◆ WHAT IS NEEDED: From the line below that contains "çabası, orta vadede" to the line that contains "Senai MT abre 60 vagas", repeat every line exactly, both ends included, and nothing else.

(MATERIAL TO PROCESS begins)

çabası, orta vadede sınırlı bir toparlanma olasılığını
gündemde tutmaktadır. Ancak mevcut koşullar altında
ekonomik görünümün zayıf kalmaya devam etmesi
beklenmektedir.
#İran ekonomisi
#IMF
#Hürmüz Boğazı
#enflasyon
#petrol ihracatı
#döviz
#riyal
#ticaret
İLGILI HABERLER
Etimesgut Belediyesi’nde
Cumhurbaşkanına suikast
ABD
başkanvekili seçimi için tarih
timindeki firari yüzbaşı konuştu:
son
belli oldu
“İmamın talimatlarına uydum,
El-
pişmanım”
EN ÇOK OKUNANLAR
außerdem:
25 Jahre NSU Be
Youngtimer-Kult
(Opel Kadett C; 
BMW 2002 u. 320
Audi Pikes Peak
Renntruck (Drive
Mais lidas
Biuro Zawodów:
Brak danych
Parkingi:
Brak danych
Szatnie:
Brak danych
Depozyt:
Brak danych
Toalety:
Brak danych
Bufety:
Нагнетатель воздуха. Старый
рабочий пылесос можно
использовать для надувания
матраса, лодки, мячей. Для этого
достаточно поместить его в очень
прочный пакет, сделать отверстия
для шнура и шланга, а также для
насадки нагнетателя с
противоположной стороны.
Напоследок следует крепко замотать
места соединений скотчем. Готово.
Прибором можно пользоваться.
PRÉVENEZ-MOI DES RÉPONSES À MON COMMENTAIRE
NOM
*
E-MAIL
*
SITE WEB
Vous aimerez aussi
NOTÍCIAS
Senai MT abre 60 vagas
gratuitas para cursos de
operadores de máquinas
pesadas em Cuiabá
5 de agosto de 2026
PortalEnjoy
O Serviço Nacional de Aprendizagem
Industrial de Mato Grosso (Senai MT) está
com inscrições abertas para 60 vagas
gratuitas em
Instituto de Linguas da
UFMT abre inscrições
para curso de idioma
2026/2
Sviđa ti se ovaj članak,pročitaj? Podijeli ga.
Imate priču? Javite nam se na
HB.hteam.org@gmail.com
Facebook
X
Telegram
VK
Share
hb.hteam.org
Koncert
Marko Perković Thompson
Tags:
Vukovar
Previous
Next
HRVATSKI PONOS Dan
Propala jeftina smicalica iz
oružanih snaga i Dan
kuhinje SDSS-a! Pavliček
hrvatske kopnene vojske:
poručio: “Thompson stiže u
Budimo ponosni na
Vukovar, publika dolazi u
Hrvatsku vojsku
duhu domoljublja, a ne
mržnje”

(MATERIAL TO PROCESS ends)
(MATERIAL TO PROCESS begins)

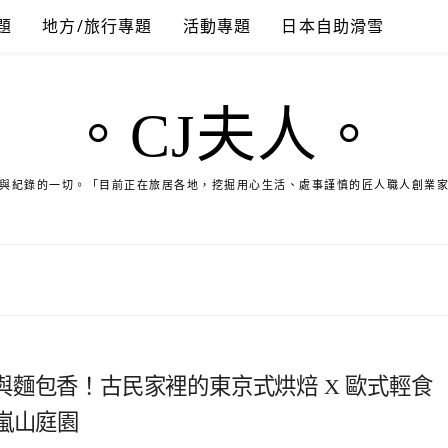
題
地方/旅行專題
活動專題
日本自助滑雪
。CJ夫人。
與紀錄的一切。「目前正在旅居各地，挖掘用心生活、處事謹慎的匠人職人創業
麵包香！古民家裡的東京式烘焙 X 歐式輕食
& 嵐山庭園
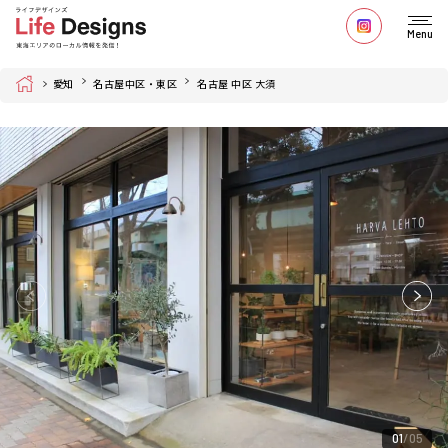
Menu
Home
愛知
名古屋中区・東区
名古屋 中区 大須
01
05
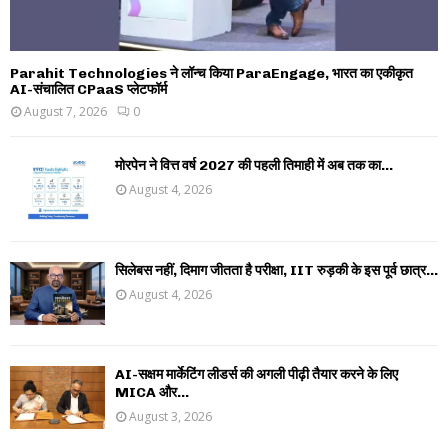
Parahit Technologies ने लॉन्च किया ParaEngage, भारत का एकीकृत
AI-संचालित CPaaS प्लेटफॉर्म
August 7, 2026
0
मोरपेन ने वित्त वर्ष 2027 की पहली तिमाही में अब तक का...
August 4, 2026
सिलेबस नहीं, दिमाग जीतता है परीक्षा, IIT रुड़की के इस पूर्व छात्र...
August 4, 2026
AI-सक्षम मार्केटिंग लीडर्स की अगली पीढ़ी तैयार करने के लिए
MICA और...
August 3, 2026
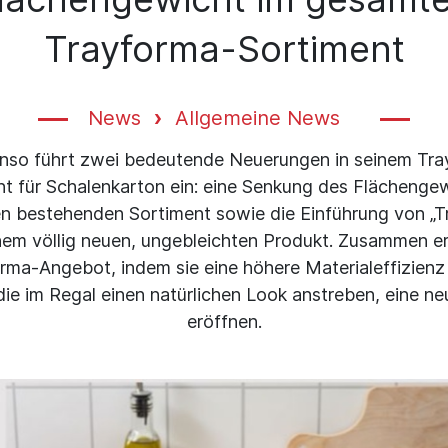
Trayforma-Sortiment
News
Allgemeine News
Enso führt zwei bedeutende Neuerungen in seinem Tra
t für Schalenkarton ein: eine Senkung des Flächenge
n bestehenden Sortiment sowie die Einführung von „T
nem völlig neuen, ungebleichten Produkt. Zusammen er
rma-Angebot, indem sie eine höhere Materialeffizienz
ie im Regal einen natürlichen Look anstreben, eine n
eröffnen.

(MATERIAL TO PROCESS ends)

◆ RESPONSE FOR THIS EXERCISE:
çabası, orta vadede sınırlı bir toparlanma olasılığını
gündemde tutmaktadır. Ancak mevcut koşullar altında
ekonomik görünümün zayıf kalmaya devam etmesi
beklenmektedir.
#İran ekonomisi
#IMF
#Hürmüz Boğazı
#enflasyon
#petrol ihracatı
#döviz
#riyal
#ticaret
İLGILI HABERLER
Etimesgut Belediyesi’nde
Cumhurbaşkanına suikast
ABD
başkanvekili seçimi için tarih
timindeki firari yüzbaşı konuştu:
son
belli oldu
“İmamın talimatlarına uydum,
El-
pişmanım”
EN ÇOK OKUNANLAR
außerdem:
25 Jahre NSU Be
Youngtimer-Kult
(Opel Kadett C; 
BMW 2002 u. 320
Audi Pikes Peak
Renntruck (Drive
Mais lidas
Biuro Zawodów:
Brak danych
Parkingi:
Brak danych
Szatnie:
Brak danych
Depozyt:
Brak danych
Toalety:
Brak danych
Bufety:
Нагнетатель воздуха. Старый
рабочий пылесос можно
использовать для надувания
матраса, лодки, мячей. Для этого
достаточно поместить его в очень
прочный пакет, сделать отверстия
для шнура и шланга, а также для
насадки нагнетателя с
противоположной стороны.
Напоследок следует крепко замотать
места соединений скотчем. Готово.
Прибором можно пользоваться.
PRÉVENEZ-MOI DES RÉPONSES À MON COMMENTAIRE
NOM
*
E-MAIL
*
SITE WEB
Vous aimerez aussi
NOTÍCIAS
Senai MT abre 60 vagas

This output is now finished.